In general, health insurance policies in India with lower premium rates usually have higher copayment amounts, while policies with higher premiums have lower copayments. The purpose of copayment is to encourage policyholders to be more responsible in their use of medical services and to control the overall cost of healthcare.
8. Waiting Period: a waiting period in health insurance refers to the time frame during which a policyholder is not eligible to make a claim for a specific medical condition or procedure. This waiting period is usually applied to pre-existing illnesses and certain procedures, such as maternity benefits.
The purpose of the waiting period is to prevent policyholders from immediately making a claim for a pre-existing condition, which could significantly increase the insurance company's expenses. The waiting period typically ranges from 2 to 4 years, depending on the insurance policy and the condition in question.
It is important for individuals to carefully review their insurance policy to understand the waiting periods and what medical conditions are covered and not covered during this period. In general, the longer the waiting period, the lower the premium for the policy.
9.Cashless Claim: Cashless claim in health insurance refers to a facility offered by insurance companies, allowing policyholders to receive medical treatment without having to pay for it upfront. Instead, the insurance company directly settles the medical bill with the hospital.
To avail of this facility, the policyholder must be admitted to a hospital that is part of the insurance company's network of cashless hospitals. In case of an emergency, the policyholder can be admitted to any hospital, and the insurance company will reimburse the expenses incurred, subject to the terms and conditions of the policy.
Cashless claims provide policyholders with the convenience of not having to pay for medical expenses out-of-pocket and eliminates the need for lengthy reimbursement procedures. It is a useful feature that can provide peace of mind and financial security during a medical emergency.
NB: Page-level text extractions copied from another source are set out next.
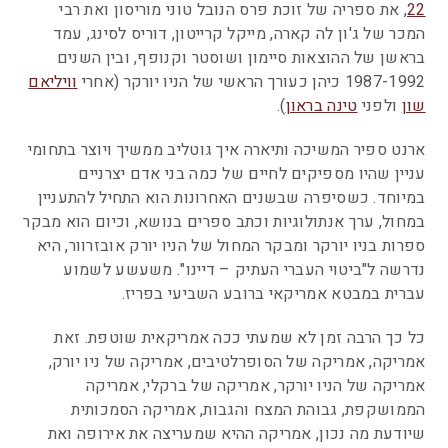
22
, את ספריה של זוכת פרס הנובל טוני מוריסון ואת רבי
המכר של ג'ון לה קארה, מייקל קרייטון, דוריס לסינג, עמד
בראשן של ההוצאות סיימון ושוסטר וקנופף, ובין השנים
1987-1992 כיהן כעורך הראשי של הניו יורקר (אחרי
וויליאם
שון
ולפני
טינה בראון
).
ארנט ספיר המשיכה ותיארה איך גוטליב ממשיך ויוצר בתחומי
עניין שהיו מספיקים לחיים של כמה בני אדם יצרניים
במיוחד. כשסיפרה שבשנים האחרונות הוא התחיל להתעניין
במחול, ערך אנתולוגיות וכתב ספרים בנושא, וכיום הוא מבקר
ספרות בניו יורקר ומבקר המחול של הניו יורק אובזרוור, היא
נדרשה ל"ביטוי העברי העתיק – דיינו". משעשע לשמוע
עברית במבטא אמריקאי ברובע השביעי בפריז.
כל כך הרבה זמן לא שמעתי ככה אמריקאית שוטפת. זאת
אמריקה, אמריקה של הסופרלטיבים, אמריקה של ניו יורק,
אמריקה של הניו יורקר, אמריקה של ברקלי, אמריקה
הממושקפת, גבוהת המצח והגבות, אמריקה הסמכותית
שיודעת מה נכון, אמריקה ההיא שמעריצה את אירופה ואת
10. Pre and Post Hospitalization Cover: Pre and Post Hospitalization Cover in health insurance refers to the coverage provided by insurance companies for medical expenses incurred before and after hospitalization.
Pre-hospitalization cover refers to the coverage for medical expenses incurred during the period leading up to a hospitalization, such as diagnostic tests, consultations with specialists, and medications. The coverage period for pre-hospitalization expenses usually ranges from 15 to 30 days prior to hospitalization.
Post-hospitalization cover refers to the coverage for medical expenses incurred after a hospitalization, such as follow-up visits, rehabilitation, and home care. The coverage period for post-hospitalization expenses usually ranges from 60 to 90 days after discharge from the hospital.
Pre and post-hospitalization cover helps policyholders to mitigate the financial impact of medical expenses incurred before and after hospitalization, providing them with peace of mind and financial security during a medical emergency. The extent of coverage and the terms and conditions vary from policy to policy, so it is important for individuals to carefully review their insurance policy before purchasing.